Beyonce's twins

I've seen a few articles speculating about the gender & names of Bey's twins.

One said Shawn (b) and Bea (g), which I really liked.

Another said Sir (b) and Rumi (g), possibly more likely after Blue Ivy. 

Thoughts? Speculation? 

Replies

1
July 14, 2017 12:38 PM

Well, we have confirmation that the latter option is, in fact, the correct one.

I like Rumi. Perhaps the less said about Sir, the better.

2
July 14, 2017 1:59 PM

Really, naming a daughter after a 13th century (male) Persian poet is a good idea? Why not Dante Petrarch or Cynewulf if we're going for medieval poets?

Well, at least it's a name unlike Sir, which is an aspirational title chosen by parents who shouldn't need to bolster their sufficient egos with such a choice. If they were British subjects mom and dad would likely be Sir and Dame in their own rights by now.û

3
July 14, 2017 2:49 PM

Yes, I read about the Japanese female name which has really lovely associations, and I also know an Indian girl called Rumi, so despite the male poet, it feels very feminine to me. Now, if they actually chose the name in honour of the poet, that's a different story, but so far there's no confirmation that they did.

4
July 14, 2017 3:40 PM

I was going by the article I read which went into great detail about the Persian poet, so I assumed, perhaps wrongly, that the happy couple had indicated that he was the inspiration for the name. The writer of the article may have made that assumption without any information from mom and dad. The article writer must have gotten that idea from somewhere. I know Rumi without Google, but maybe the writer just googled on his/her own authority with no hint from the family. I doubt a random pop culture article writer would know of Rumi offhand.

5
July 17, 2017 5:56 PM

Here's the confirmation: https://www.yahoo.com/news/beyonc-apos-mama-shares-meaning-184356364.html

The daughter is indeed named for the Persian poet.

6
July 17, 2017 8:27 PM

Well that's disappointing :S

7
By mk
July 14, 2017 2:16 PM

I like Rumi too, it is also a feminine Japanese name. One of the meanings listed on wiki is 'lapiz lazuli, beauty.'

The poet is much more familiar, but is that why they chose it? I do not follow any of these celebrities.

8
July 14, 2017 3:19 PM

I also like Rumi. I feel like I must have taught a Japanese one at some point in my teaching English days, because it sounded female right of the bat to me. 

They've done a good job of not being matchy matchy and keeping their style wide open, anyway. As for Sir... yeah...

9
By PJ
July 15, 2017 9:30 PM

To me it's very clear that the name Sir is a political choice. The name says that they are going to force the world to treat their son, a black man, with a respectful address at all times, because it's his name.

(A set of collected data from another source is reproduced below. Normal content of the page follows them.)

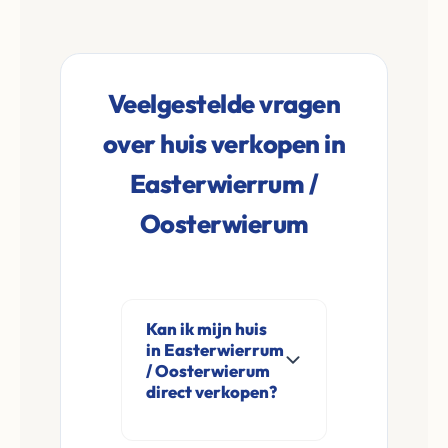
Veelgestelde vragen
over huis verkopen in
Easterwierrum /
Oosterwierum
Kan ik mijn huis
in Easterwierrum
/ Oosterwierum
direct verkopen?
Ja, Leco Vastgoed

I think it's very powerful, if also a sad reminder that all the money and fame in the world can't comeplete shield someone from racism.

11
July 16, 2017 1:37 PM

This is very obvious to me as well.

Even though I don't follow them on Twitter or in general, really, I've seen hate tweets just because Beyonce took pic on Instagram, as many people do.

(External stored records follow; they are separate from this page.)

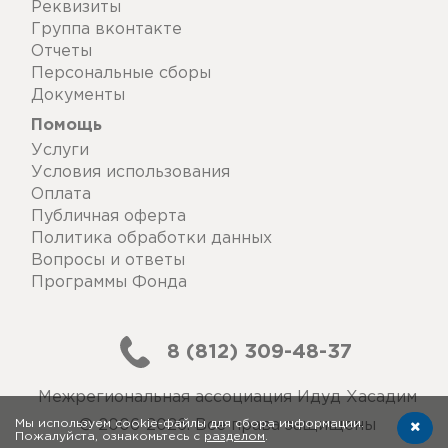
Реквизиты
Группа вконтакте
Отчеты
Персональные сборы
Документы
Помощь
Услуги
Условия использования
Оплата
Публичная оферта
Политика обработки данных
Вопросы и ответы
Программы Фонда
8 (812) 309-48-37
Межрегиональная ассоциация Идуд Хасадим
Мы используем cookie-файлы для сбора информации.
© 2006-2026. Все права защищены
Пожалуйста, ознакомьтесь с
разделом
.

The hatred in this country and especially for minorities is astounding.

And even though I'm not a huge fan of any of their children's names, I've seen way worse on this board by people I assume (though I could be wrong at times) are white and not celebrities.

12
July 18, 2017 12:09 PM

I never would have thought of this explanation and I've given it a lot of thought. I think that it's a flawed strategy because you cannot force someone to show respect. Those who show respect will do so regardless of a person's name, and someone who is determined to be disrespectful will be disrespectful regardless of name. I can imagine that those disrespectful people would use that name against him by saying it dripping with sarcasm, in a look who thinks that he's so important kind of way.

During random encounters with strangers, those people won't know his name (unless, of course, they recognize him), and hopefully teachers, friends and family are already respectful. So who are we talking about? People in business dealings? Coworkers? Sure, maybe racism is the racist's problem, and maybe this won't be a problem for him because he's not an average guy, but I think that people using one's name to show mock respect would get old really quickly -- and that's the sort of thing that people like to do "to be funny", too. Maybe I cannot understand because it's not my reality, but from what I can see, it's not a name that I would like to have, and I don't think it's fair to use your kid's name as a way to make a political statement because he is the one who is going to have to live with it for the rest of his life. 

14
September 27, 2017 1:30 PM

PJ, that was EXACTLY my thought, not anything "aspirational."